Stretching a Layer 2 network over multiple KubeVirt clusters

Introduction

KubeVirt enables you to run virtual machines (VMs) within Kubernetes clusters, but networking VMs across multiple clusters presents significant challenges. Current KubeVirt networking relies on cluster-local solutions, which cannot extend Layer 2 broadcast domains beyond cluster boundaries.

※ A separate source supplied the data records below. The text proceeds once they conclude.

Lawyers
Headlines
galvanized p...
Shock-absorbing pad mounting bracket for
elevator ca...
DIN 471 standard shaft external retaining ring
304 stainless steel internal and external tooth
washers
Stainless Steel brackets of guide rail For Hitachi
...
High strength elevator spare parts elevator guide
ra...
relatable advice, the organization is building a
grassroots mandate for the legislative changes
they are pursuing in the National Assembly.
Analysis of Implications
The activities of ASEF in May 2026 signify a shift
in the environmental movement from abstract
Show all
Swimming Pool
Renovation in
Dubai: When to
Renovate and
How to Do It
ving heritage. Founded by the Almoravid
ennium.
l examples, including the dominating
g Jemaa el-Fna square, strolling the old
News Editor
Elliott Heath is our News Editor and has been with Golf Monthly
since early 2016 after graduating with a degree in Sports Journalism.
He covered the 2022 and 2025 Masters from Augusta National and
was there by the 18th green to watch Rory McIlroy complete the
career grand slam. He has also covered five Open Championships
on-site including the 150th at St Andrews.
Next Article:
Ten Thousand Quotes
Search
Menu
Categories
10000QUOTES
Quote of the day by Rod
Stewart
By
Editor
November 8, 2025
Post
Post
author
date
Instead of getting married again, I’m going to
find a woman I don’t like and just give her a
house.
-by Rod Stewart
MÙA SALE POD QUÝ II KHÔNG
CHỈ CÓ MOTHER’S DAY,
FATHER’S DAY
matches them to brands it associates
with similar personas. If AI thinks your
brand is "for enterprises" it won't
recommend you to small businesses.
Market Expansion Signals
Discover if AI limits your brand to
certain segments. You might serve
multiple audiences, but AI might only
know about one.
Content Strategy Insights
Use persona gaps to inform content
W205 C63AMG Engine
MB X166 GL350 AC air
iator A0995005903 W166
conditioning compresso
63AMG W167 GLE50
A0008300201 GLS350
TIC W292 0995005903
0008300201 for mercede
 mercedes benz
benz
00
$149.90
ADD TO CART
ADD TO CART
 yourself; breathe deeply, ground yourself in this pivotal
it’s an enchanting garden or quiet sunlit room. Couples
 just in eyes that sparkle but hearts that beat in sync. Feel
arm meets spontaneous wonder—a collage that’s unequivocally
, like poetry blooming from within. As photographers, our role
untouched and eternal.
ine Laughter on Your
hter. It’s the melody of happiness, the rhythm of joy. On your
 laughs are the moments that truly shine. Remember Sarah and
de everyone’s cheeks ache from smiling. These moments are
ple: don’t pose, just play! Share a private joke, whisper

This limitation forces applications that require L2 connectivity to either remain within a single cluster or undergo complex network reconfiguration when distributed across clusters.

Integrating with EVPN addresses this fundamental limitation in distributed KubeVirt deployments: the inability to maintain L2 adjacency between VMs running on different clusters. By leveraging EVPN’s BGP-based control plane and advanced MAC/IP advertisement mechanisms, we can now stretch Layer 2 broadcast domains across geographically distributed KubeVirt clusters, creating a unified network fabric that treats multiple clusters as a single, cohesive infrastructure.

Why Stretch L2 Networks across different clusters ?

The ability to extend L2 domains between KubeVirt clusters unlocks several critical capabilities that were previously difficult to achieve. Traditional cluster networking creates isolation boundaries that, while beneficial for security and resource management, can become barriers when applications require tight coupling or when operational requirements demand flexibility in workload placement.

All in all, stretching an L2 domain across cluster boundaries enables use cases that are fundamental to infrastructure reliability and flexibility, which include:

  • Cross Cluster Live Migration: VMs must migrate between clusters without requiring IP address changes, DNS updates, or application reconfiguration. This capability is essential for disaster recovery scenarios where VMs must failover to geographically distant clusters while still maintaining their network identity and established connections.
  • Legacy enterprise applications availability: many mission-critical workloads were designed with assumptions about L2 adjacency, such as database clusters requiring heartbeat mechanisms over broadcast domains, application servers expecting multicast discovery, or network-attached storage systems relying on L2 protocols.
  • Resource optimization and capacity planning: organizations can distribute VM workloads based on compute availability, cost considerations, or compliance requirements while maintaining the network simplicity that applications expect. This flexibility becomes particularly valuable in hybrid cloud scenarios where workloads may need to seamlessly span on-premises KubeVirt clusters and cloud-hosted instances.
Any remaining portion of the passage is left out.